Un extrait de l’enquête éthno-religieuse de Raphaël Confiant au cimetière de Basse-Pointe

Dans son appentis, Bati (fossoyeur) s’endormait fréquemment aux heures chaudes de l’après-midi, et c’est à ces instants-là que les morts entraient en communication avec lui. Jamais quand il était éveillé. Cette relation du rêve et de la mort remonte aux plus anciens temps de l’humanité. Dans l’épopée de Gilgamèsh, qui date de 35 siècles avant notre ère, le roi Enkidu rêvait de sa propre mort.

Cette relation est due au fait que, comme l’explique Dominique Zahan (1963) pour les Bambaras:

Le sommeil est considéré comme un voyage provisoire. Il est le “frère” de la mort qui est le plus grand voyage…

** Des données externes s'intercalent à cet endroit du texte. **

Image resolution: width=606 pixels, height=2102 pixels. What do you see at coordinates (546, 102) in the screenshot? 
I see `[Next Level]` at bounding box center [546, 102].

Les morts apparaissent aux vivants dans leurs rêves, soit pour leur faire des reproches ou les menacer, soit plus rarement pour leur donner des conseils. Il ne s’agit pas de n’importe quel décédé mais de ceux pour qui les funérailles ou l’inhumation n’ont pas été accomplies dans les règles ou qui ont perdu la vie de manière cruelle ou prématurée (femme en couches, bébé non encore baptisé, etc.). A notre question:

Kidonk an mounmô ka kontinyé viv an sèten mannyè kanmenm?
(Donc, d’une certaine façon, un mort continue à vivre?)

Bati nous répondit:

I ka kontinyé viv ann èspri. Sé toujou ann èspri… padavwè lè ou ka wè mounmô-a sé an sonj ou ka wè’y.
(Il continue à vivre par l’esprit. Toujours par l’esprit… parce que quand on voit un mort, c’est en rêve que ça se passe.)

Les apparitions

Il semble toutefois que dans la culture créole martiniquaise, il y ait au moins deux types d’apparitions de morts dans les rêves:

Les morts qui se révèlent en priorité à ceux qui les sollicitent, en particulier aux possesseurs de crânes (et d’autres parties du squelette prélevés dans les cimetières), individus spécialisés dans la pratique du quimbois.
Qui veut acquérir un crâne doit obligatoirement passer par un fossoyeur, lequel le négocie chèrement: entre 40 et 50 000 francs au moment de notre enquête, soit dix fois le SMIC (Salaire minimum interprofessionnel de croissance) mensuel.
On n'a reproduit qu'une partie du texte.